Even as a medical student, Robert was interested in art, and he purchased a large number of paintings over the years. When he died suddenly at age 69, he left the collection in Lucie’s hands.
At first she was not sure what to do with the paintings, but with the help of Robert’s nephew, Chicago architect William Jones Smith, Lucie arranged to donate ten oil paintings to the Philadelphia Museum of Art. William was a friend of the museum’s director, Fiske Kimball. Kimball chose the paintings he wanted — primarily landscapes done by 19th-century American artists — and they arrived at their new home in October, 1938. At the time, the museum’s vast neoclassical building (familiar to many from a scene on the front steps in the movie Rocky)was only ten years old, and many of its walls were still bare.

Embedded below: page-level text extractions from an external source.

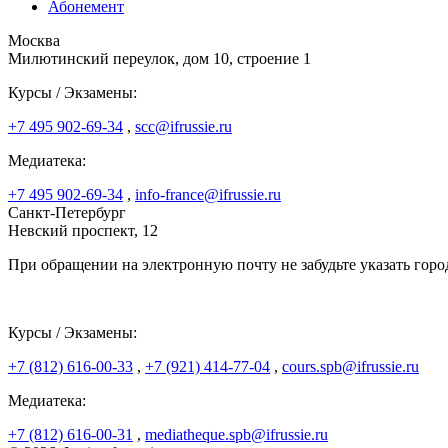
Абонемент
Москва
Милютинский переулок, дом 10, строение 1
Курсы / Экзамены:
+7 495 902-69-34
,
scc@ifrussie.ru
Медиатека:
+7 495 902-69-34
,
info-france@ifrussie.ru
Санкт-Петербург
Невский проспект, 12
При обращении на электронную почту не забудьте указать горо
Курсы / Экзамены:
+7 (812) 616-00-33
,
+7 (921) 414-77-04
,
cours.spb@ifrussie.ru
Медиатека:
+7 (812) 616-00-31
,
mediatheque.spb@ifrussie.ru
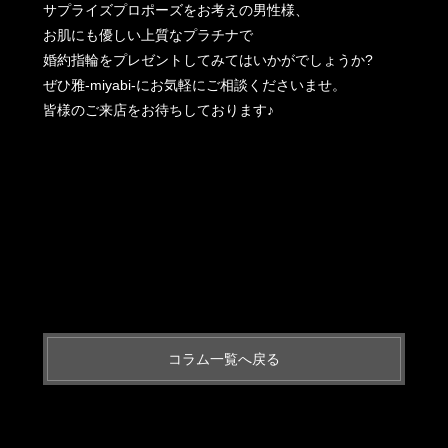
サプライズプロポーズをお考えの男性様、
お肌にも優しい上質なプラチナで
婚約指輪をプレゼントしてみてはいかがでしょうか?
ぜひ雅-miyabi-にお気軽にご相談くださいませ。
皆様のご来店をお待ちしております♪
コラム一覧へ戻る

Landscape, by William Langson Lathrop, American Artist (1859-1938); Philadelphia Museum of Art: Gift of Lucie Washington Mitcheson in memory of Robert Stockton Johnson Mitcheson for the Robert Stockton Johnson Mitcheson Collection, 1938-22-5.

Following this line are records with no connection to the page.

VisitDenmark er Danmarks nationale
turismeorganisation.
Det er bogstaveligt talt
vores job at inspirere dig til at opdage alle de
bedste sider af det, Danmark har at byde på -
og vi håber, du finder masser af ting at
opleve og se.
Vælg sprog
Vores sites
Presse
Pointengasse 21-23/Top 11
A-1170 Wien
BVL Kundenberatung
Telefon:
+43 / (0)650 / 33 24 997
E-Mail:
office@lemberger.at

A flurry of correspondence between Lucie and museum staff reveals that everyone was happy about the gift. The paintings were hung together for a month in the newly furnished board room before being put on public display. Lucie was invited to come to see them, and to become a patron of the museum. Thrilled, she admitted she had once thought of museums as impersonal places, but “now I shall feel I am really one with you, and anticipate many visits to our Museum.”3
Several years later, she sold a number of paintings and water colours from the collection at auction. By 1946, Lucie must have also sold the house as she had moved into a hotel in the Mount Airy neighbourhood of the city. Her health was declining, nevertheless, she continued to correspond with museum director Kimball. That year she wrote, “It nearly breaks my heart not to be able to accept the many kind invitations that come to me from the museum, and now of all things to miss the Xmas party is the last straw.”4
The final entry in the museum’s file of correspondence with Lucie W. Mitcheson is a note to the museum director, informing him of her death on May 24, 1952.
Notes and Sources
1. Wilfred Jordan, editor. Colonial and Revolutionary Families of Pennsylvania; Genealogical and Personal Memoirs. New series. New York: Lewis Historical Publishing Company, Inc., 1942, p. 507. The author noted that, “according to family history,” Robert S.J. Mitcheson was a descendant of Richard Stockton, signer for New Jersey of the Declaration of Independence. That would have greatly improved Robert’s social status in Philadelphia, however, I have been unable find evidence of a connection.
2. Robert McGregor Mitcheson, Nov. 30, 1877, City of Philadelphia Register of Wills Office, #895. Familysearch.org, Wills, 1682-1916, Index to Wills, 1682-1924, film #07726523; Wills, V. 90-91, 1877-1878, image #390.
3. Lucie W. Mitcheson, Dec. 16, 1938, General Correspondence and related material, 1938-1939, Philadelphia Museum of Art, Library and Archives.
4 Lucie W. Mitcheson, Nov. 30, 1946, General Correspondence and related material, 1945-1946, Philadelphia Museum of Art, Library and Archives.